Kate Hendry, University of Bristol, UK
Kate Hendry is a Royal Society University Research Fellow in the School of Earth Sciences at the University of Bristol. She received her MSci in Natural Sciences from Queens’ College, University of Cambridge, in 2004, before carrying out her DPhil in Antarctic Biogeochemistry at Oxford University with Ros Rickaby. Read more
Make a nomination for the 2017 Houtermans Award
before 15 November 2016.
About the Houtermans Award
The Houtermans award is bestowed annually to a scientist within 12 years from the start of PhD, which must be completed. Eligibility is determined by the status of the candidate at the close of the year in which nominations are received and not the year the award is presented; hence, for the 2017 Houtermans Award, candidates should have started their PhD in 2004 at the earliest.
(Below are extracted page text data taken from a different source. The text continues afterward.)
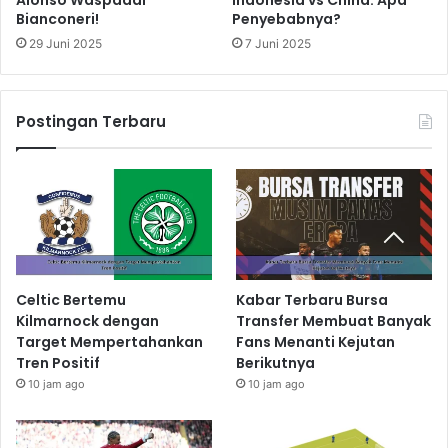
Alonso Waspadai
Indonesia vs China: Apa
Bianconeri!
Penyebabnya?
29 Juni 2025
7 Juni 2025
Postingan Terbaru
Celtic Bertemu
Kabar Terbaru Bursa
Kilmarnock dengan
Transfer Membuat Banyak
Target Mempertahankan
Fans Menanti Kejutan
Tren Positif
Berikutnya
10 jam ago
10 jam ago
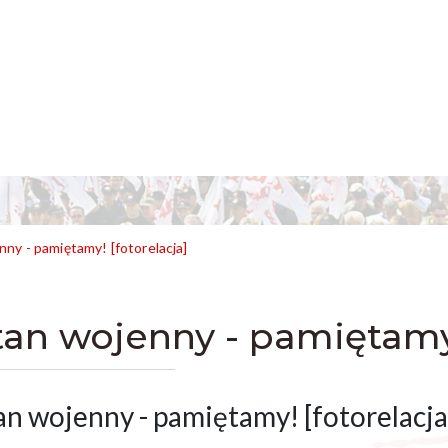
nny - pamiętamy! [fotorelacja]
tan wojenny - pamiętamy!
an wojenny - pamiętamy! [fotorelacja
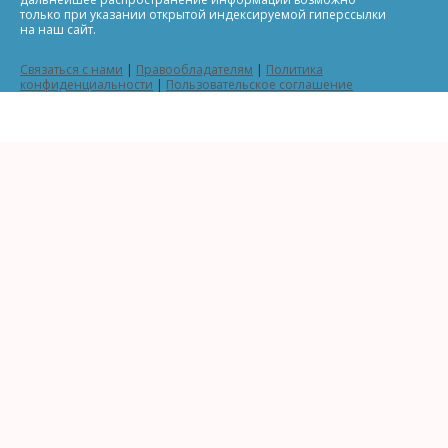
только при указании открытой индексируемой гиперссылки
на наш сайт.
Связаться с нами
|
Правообладателям
|
Политика
конфиденциальности
|
Пользовательское соглашение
The award recognizes a single exceptional contribution to geochemistry, published as a single paper or a series of papers on a single topic. It is named in honor of Friedrich Georg Houtermans, a Dutch-Austrian-German physicist.
The award is presented annually at the Goldschmidt Conference. The award consists of an engraved medal, an honorarium (1000 Euros) and a certificate.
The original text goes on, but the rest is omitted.